José se levantó, tomó al niño y a su madre y se volvió a Israel.
Será Lucas quien nos dirá que José y María se establecieron en Nazaret, donde el niño crecía y se fortalecía, llenándose de sabiduría (Lc 2, 40). Estas palabras resumen treinta silenciosos años de vida.
Encaja bien esta celebración de la Sagrada Familia dentro del tiempo de Navidad. La segunda persona de la Trinidad ha asumido nuestra realidad humana con todas sus consecuencias, como la de pertenecer a una familia. Frente a lo que el mundo pueda decir, los seguidores de Jesús asumimos que solamente hay un tipo de matrimonio: el de una mujer y un hombre. Un matrimonio que es sacramento y es vocación; vocación tan sagrada como la del ministerio sacerdotal.
Pretender construir una familia sobre el amor romántico es pretender construir una casa sobre arena. El verdadero amor va mucho más allá de lo sentimental. Cuando los esposos entienden correctamente el matrimonio, la familia supera nuestra actual cultura de lo provisorio. El amor aprende a convivir con la imperfección, aprende a perdonar, aprende a guardar silencio ante las limitaciones del ser amado.
La Sagrada Familia de Nazaret es el modelo a seguir. José y María saben mucho de vida interior. No cualquier tipo de vida interior. La suya es una vida interior iluminada por la Palabra de Dios.
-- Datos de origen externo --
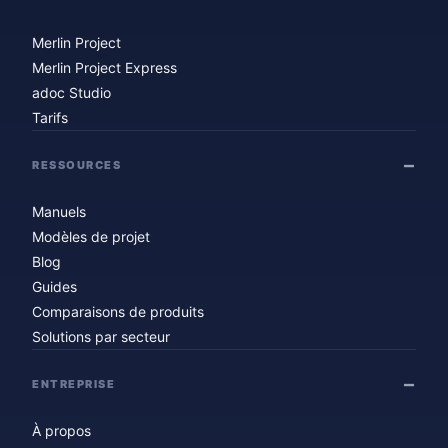
Merlin Project
Merlin Project Express
adoc Studio
Tarifs
RESSOURCES
Manuels
Modèles de projet
Blog
Guides
Comparaisons de produits
Solutions par secteur
ENTREPRISE
À propos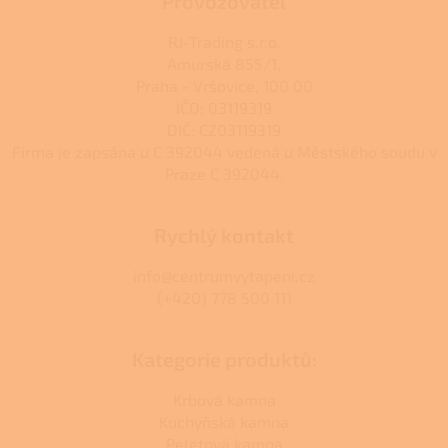
Provozovatel
RJ-Trading s.r.o.
Amurská 855/1,
Praha - Vršovice, 100 00
IČO: 03119319
DIČ: CZ03119319
Firma je zapsána u C 392044 vedená u Městského soudu v
Praze C 392044.
Rychlý kontakt
info@centrumvytapeni.cz
(+420) 778 500 111
Kategorie produktů:
Krbová kamna
Kuchyňská kamna
Peletová kamna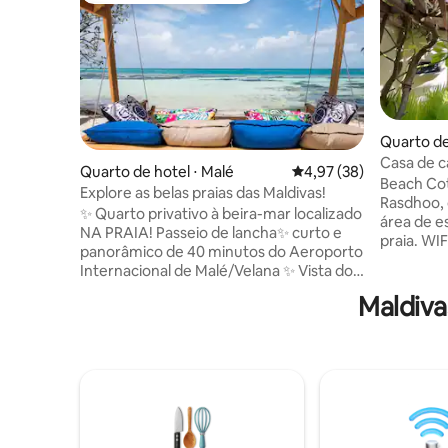
Quarto de
oll
Casa de c
Quarto de hotel ⋅ Malé
4,97 de uma avaliação 
4,97 (38)
Beach Cottage tem ac
Explore as belas praias das Maldivas!
Rasdhoo, 
✨ Quarto privativo à beira-mar localizado
área de e
NA PRAIA! Passeio de lancha✨ curto e
praia. WIFI gr
panorâmico de 40 minutos do Aeroporto
hóspedes
Internacional de Malé/Velana ✨ Vista do
armário. 
pôr do sol todos os dias do seu quarto! ✨
equipada
Maldiva
Perto de lojas, cafés e restaurantes ✨
de higien
Melhor para: mergulho com tubarões-
quartos p
lixa, mergulho com tartarugas,
plano com ca
alimentação de arraias, passeio de barco
da manhã 
com golfinhos, mergulho autônomo,
maldivian 
visita a um bar flutuante O ✨ preço inclui
manhãs na casa
café da manhã diário, caiaque e
mais próx
equipamento de mergulho com snorkel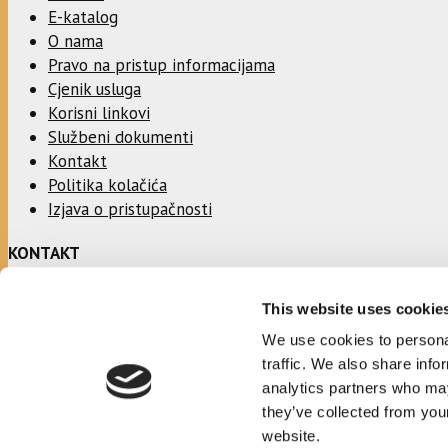
E-katalog
O nama
Pravo na pristup informacijama
Cjenik usluga
Korisni linkovi
Službeni dokumenti
Kontakt
Politika kolačića
Izjava o pristupačnosti
KONTAKT
This website uses cookie
Adresa:
Ulica Stjepana Radića 1
We use cookies to personal
21330 Gradac
traffic. We also share info
analytics partners who may
Telefon:
they’ve collected from you
021/697366
website.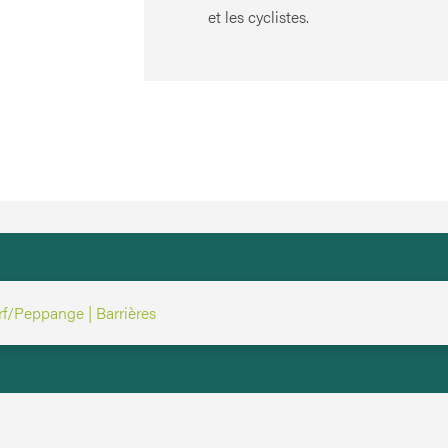
et les cyclistes.
rf/Peppange | Barrières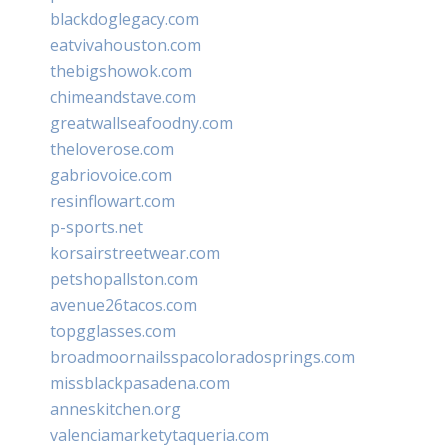
blackdoglegacy.com
eatvivahouston.com
thebigshowok.com
chimeandstave.com
greatwallseafoodny.com
theloverose.com
gabriovoice.com
resinflowart.com
p-sports.net
korsairstreetwear.com
petshopallston.com
avenue26tacos.com
topgglasses.com
broadmoornailsspacoloradosprings.com
missblackpasadena.com
anneskitchen.org
valenciamarketytaqueria.com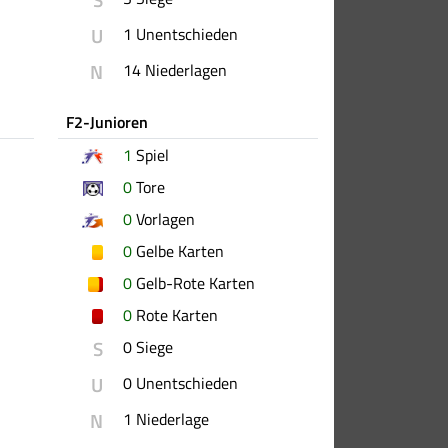
U
1 Unentschieden
N
14 Niederlagen
F2-Junioren
1
Spiel
0
Tore
0
Vorlagen
0
Gelbe Karten
0
Gelb-Rote Karten
0
Rote Karten
S
0 Siege
U
0 Unentschieden
N
1 Niederlage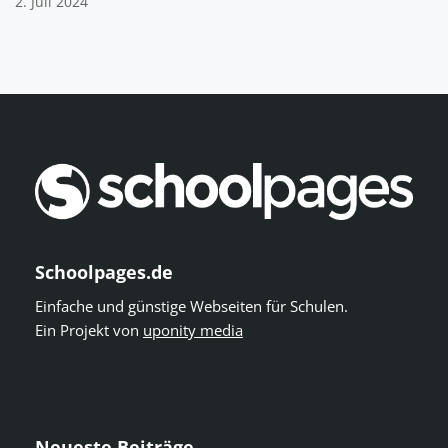
2. Juli 2024
Schoolpages.de
Einfache und günstige Webseiten für Schulen.
Ein Projekt von
uponity media
Neueste Beiträge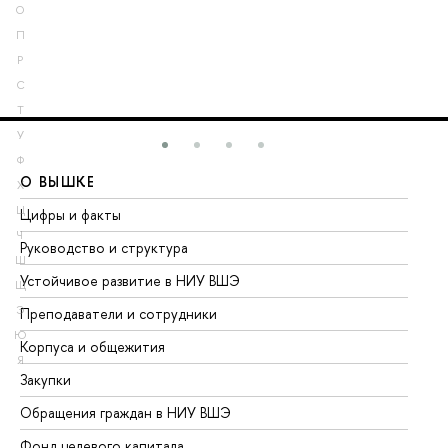
О
П
Р
С
Т
У
Ф
О ВЫШКЕ
О
Х
Ц
Цифры и факты
Ли
Ч
Руководство и структура
До
Ш
Устойчивое развитие в НИУ ВШЭ
Ол
Щ
Э
Преподаватели и сотрудники
Пр
Ю
Корпуса и общежития
Вы
Я
Закупки
Пр
Обращения граждан в НИУ ВШЭ
Ас
Фонд целевого капитала
До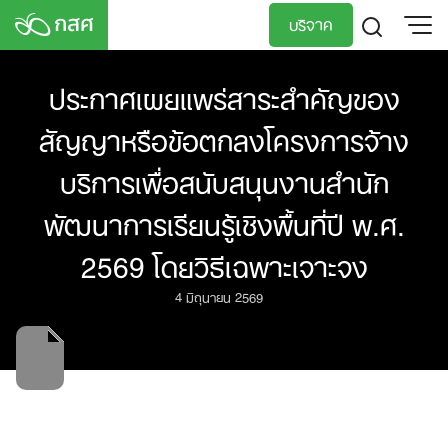
Skip
บริจาค
to
content
TH
EN
ประกาศเผยแพร่สาระสำคัญของ
สัญญาหรือข้อตกลงโครงการจ้าง
บริการเพื่อสนับสนุนงานสํานัก
พัฒนาการเรียนรู้เชิงพื้นที่ปี พ.ศ.
2569 โดยวิธีเฉพาะเจาะจง
4 มิถุนายน 2569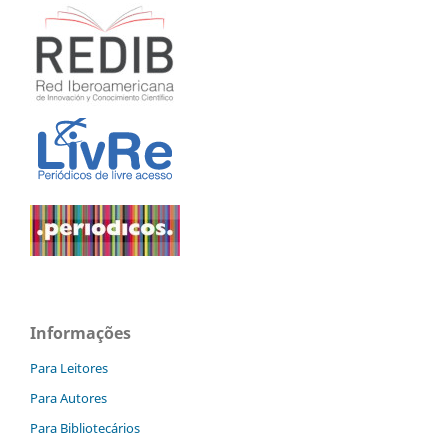
Informações
Para Leitores
Para Autores
Para Bibliotecários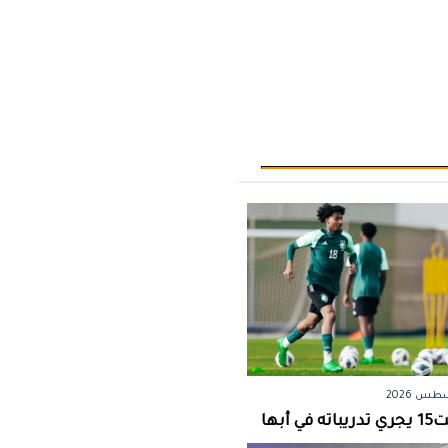
 أبها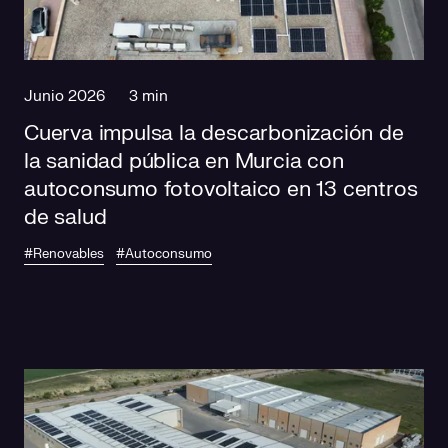
Responsabilidad social
Comercialización
Casos de éxito
Media
Junio 2026
3 min
Cuerva impulsa la descarbonización de
la sanidad pública en Murcia con
autoconsumo fotovoltaico en 13 centros
de salud
#Renovables
#Autoconsumo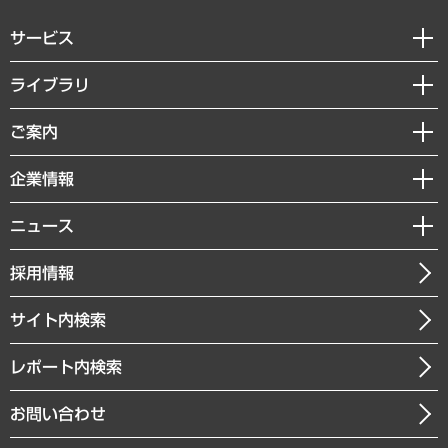
サービス
経営戦略
ライブラリ
組織・人事戦略
経済調査
ご案内
デジタルイノベーション
レポート
国際（グローバルビジネス・開発支援・国際戦略・グローバルヘルス）
セミナー・イベント情報
企業情報
コラム
サステナビリティ（環境・資源・エネルギー・ESG・人権）
MUFGビジネスセミナー
調査・研究報告書
私たちの想い
共生・ダイバーシティ
ニュース
受託案件情報
クローズアップ
社長メッセージ
GRC（ガバナンス・リスク・コンプライアンス）・防災（政策）
その他お申し込み
ニュースリリース
経営用語集
採用情報
会社概要
経済・産業・雇用・労働
調査協力のお願い
お知らせ
受託・受注実績（官公庁関連）
企業理念
医療・介護・福祉・教育・子ども
サイト内検索
メディア掲載・出演
役員一覧
自治体経営・官民協働
寄稿記事
沿革
レポート内検索
まちづくり・観光・交通・スポーツ・スマートシティ
書籍
組織図・本部部室紹介
自然資源・農林水産業・食料システム
お問い合わせ
インドネシア現地法人
決算公告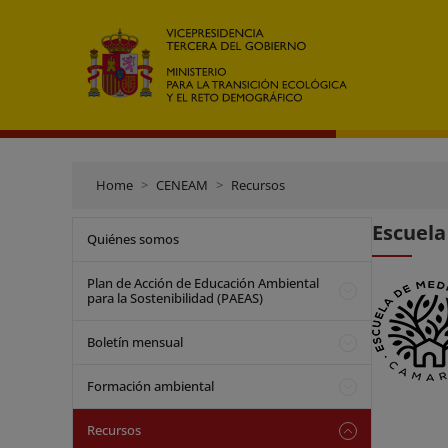
Home
CENEAM
Recursos
Escuel
Quiénes somos
Plan de Acción de Educación Ambiental
para la Sostenibilidad (PAEAS)
Boletín mensual
Formación ambiental
Recursos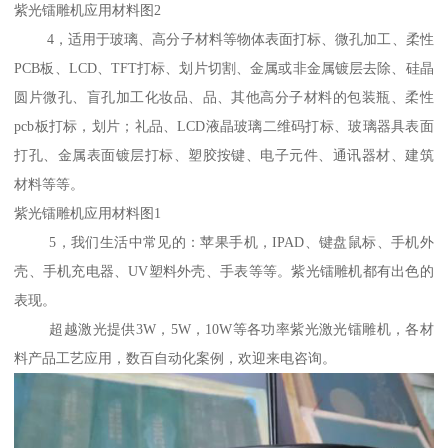
紫光镭雕机应用材料图2
4，适用于玻璃、高分子材料等物体表面打标、微孔加工、柔性
PCB板、LCD、TFT打标、划片切割、金属或非金属镀层去除、硅晶
圆片微孔、盲孔加工化妆品、品、其他高分子材料的包装瓶、柔性
pcb板打标，划片；礼品、LCD液晶玻璃二维码打标、玻璃器具表面
打孔、金属表面镀层打标、塑胶按键、电子元件、通讯器材、建筑
材料等等。
紫光镭雕机应用材料图1
5，我们生活中常见的：苹果手机，IPAD、键盘鼠标、手机外
壳、手机充电器、UV塑料外壳、手表等等。紫光镭雕机都有出色的
表现。
超越激光提供3W，5W，10W等各功率紫光激光镭雕机，各材
料产品工艺应用，数百自动化案例，欢迎来电咨询。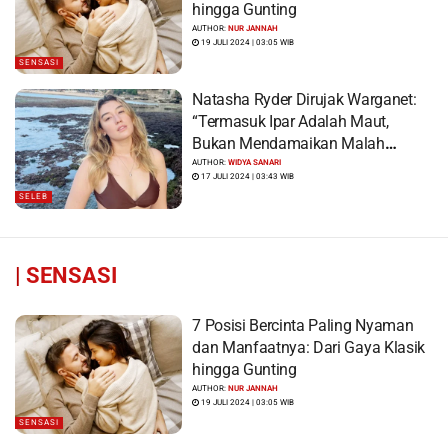
hingga Gunting
AUTHOR:
NUR JANNAH
19 JULI 2024 | 03:05 WIB
SENSASI
Natasha Ryder Dirujak Warganet:
“Termasuk Ipar Adalah Maut,
Bukan Mendamaikan Malah
Menyiram Bensin”
AUTHOR:
WIDYA SANARI
17 JULI 2024 | 03:43 WIB
SELEB
|
SENSASI
7 Posisi Bercinta Paling Nyaman
dan Manfaatnya: Dari Gaya Klasik
hingga Gunting
AUTHOR:
NUR JANNAH
19 JULI 2024 | 03:05 WIB
SENSASI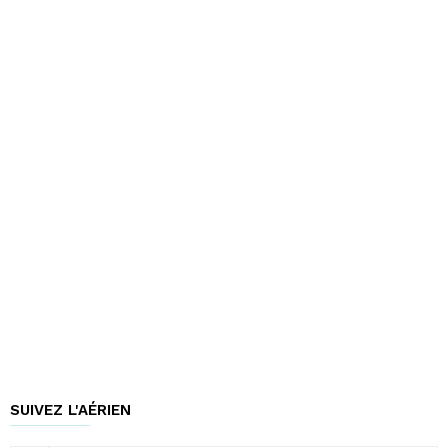
SUIVEZ L'AÉRIEN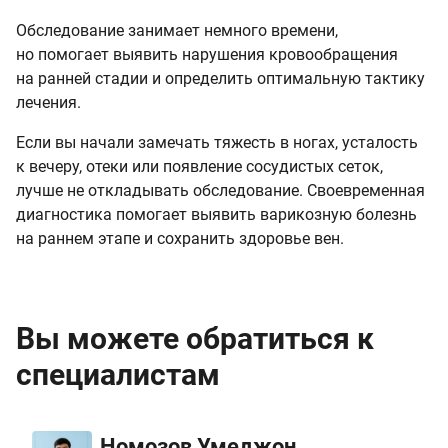
Обследование занимает немного времени,
но помогает выявить нарушения кровообращения
на ранней стадии и определить оптимальную тактику
лечения.
Если вы начали замечать тяжесть в ногах, усталость
к вечеру, отеки или появление сосудистых сеток,
лучше не откладывать обследование. Своевременная
диагностика помогает выявить варикозную болезнь
на раннем этапе и сохранить здоровье вен.
Вы можете обратиться к
специалистам
Номозов Умеджон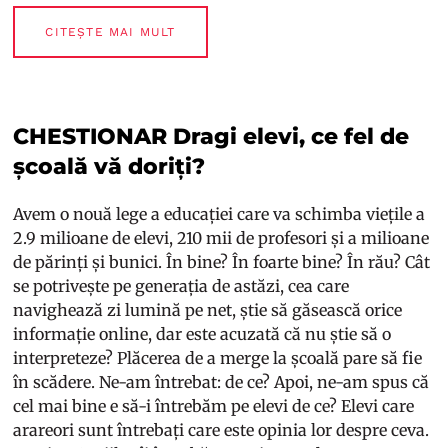
CITEȘTE MAI MULT
CHESTIONAR Dragi elevi, ce fel de
școală vă doriți?
Avem o nouă lege a educației care va schimba viețile a
2.9 milioane de elevi, 210 mii de profesori și a milioane
de părinți și bunici. În bine? În foarte bine? În rău? Cât
se potrivește pe generația de astăzi, cea care
navighează zi lumină pe net, știe să găsească orice
informație online, dar este acuzată că nu știe să o
interpreteze? Plăcerea de a merge la școală pare să fie
în scădere. Ne-am întrebat: de ce? Apoi, ne-am spus că
cel mai bine e să-i întrebăm pe elevi de ce? Elevi care
arareori sunt întrebați care este opinia lor despre ceva.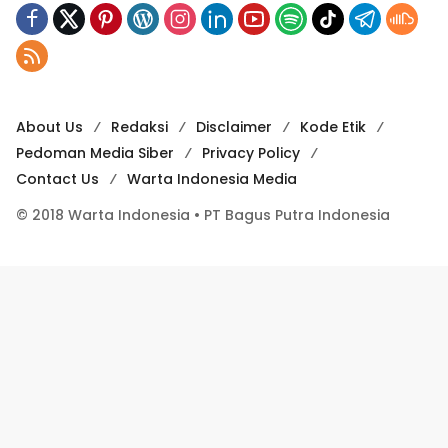
About Us
Redaksi
Disclaimer
Kode Etik
Pedoman Media Siber
Privacy Policy
Contact Us
Warta Indonesia Media
© 2018 Warta Indonesia • PT Bagus Putra Indonesia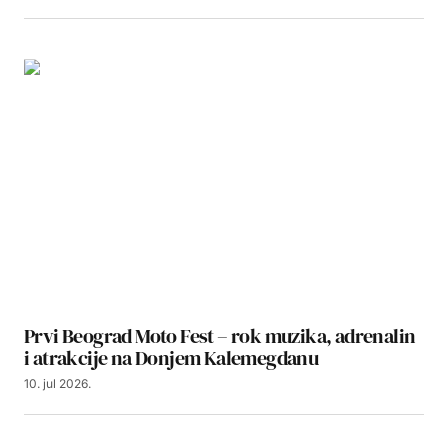
Prvi Beograd Moto Fest – rok muzika, adrenalin
i atrakcije na Donjem Kalemegdanu
10. jul 2026.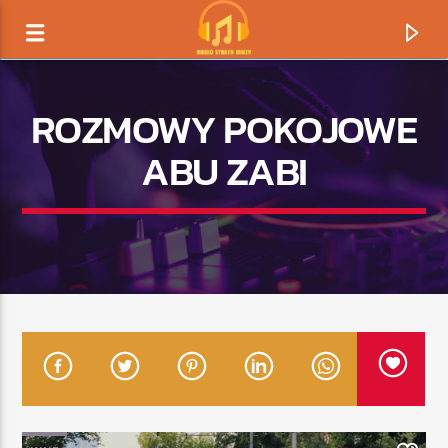
ROZMOWY POKOJOWE
ABU ZABI
TERAZ GRAMY
TYTUŁ
ARTYSTA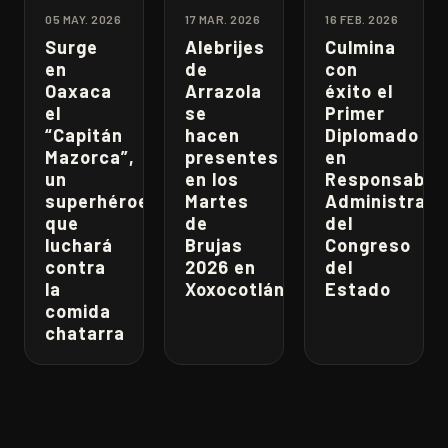
05 MAY. 2026
17 MAR. 2026
16 FEB. 2026
Surge
Alebrijes
Culmina
en
de
con
Oaxaca
Arrazola
éxito el
el
se
Primer
“Capitán
hacen
Diplomado
Mazorca”,
presentes
en
un
en los
Responsabili
superhéroe
Martes
Administrati
que
de
del
luchará
Brujas
Congreso
contra
2026 en
del
la
Xoxocotlán
Estado
comida
chatarra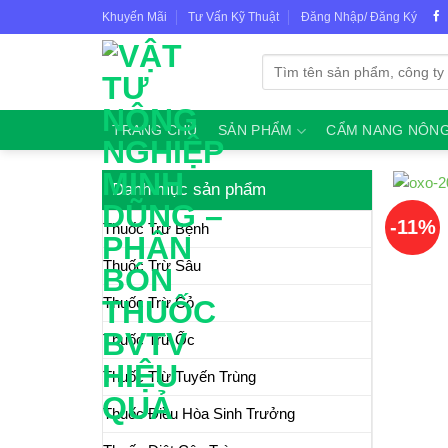
Skip
Khuyến Mãi
Tư Vấn Kỹ Thuật
Đăng Nhập/ Đăng Ký
to
content
Tìm
kiếm:
TRANG CHỦ
SẢN PHẨM
CẨM NANG NÔNG
Danh mục sản phẩm
-11%
Thuốc Trừ Bệnh
Thuốc Trừ Sâu
Thuốc Trừ Cỏ
Thuốc Trừ Ốc
Thuốc Trừ Tuyến Trùng
Thuốc Điều Hòa Sinh Trưởng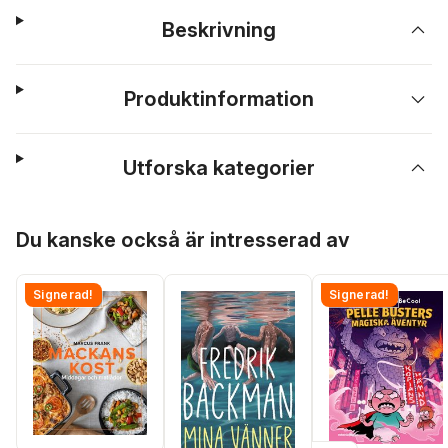
Beskrivning
Produktinformation
Utforska kategorier
Hoppa över listan
Du kanske också är intresserad av
Signerad!
Signerad!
Esto hace que cada uno viva pendiente del bienestar del otro más que del suyo propio. Esto evita confundir el amor con otras cosas. Porque, como escribe el Papa Francisco, hay personas que se sienten capaces de un gran amor solo porque tienen una gran necesidad de afecto, pero no saben luchar por la felicidad de los demás y viven encerrados en sus propios deseos.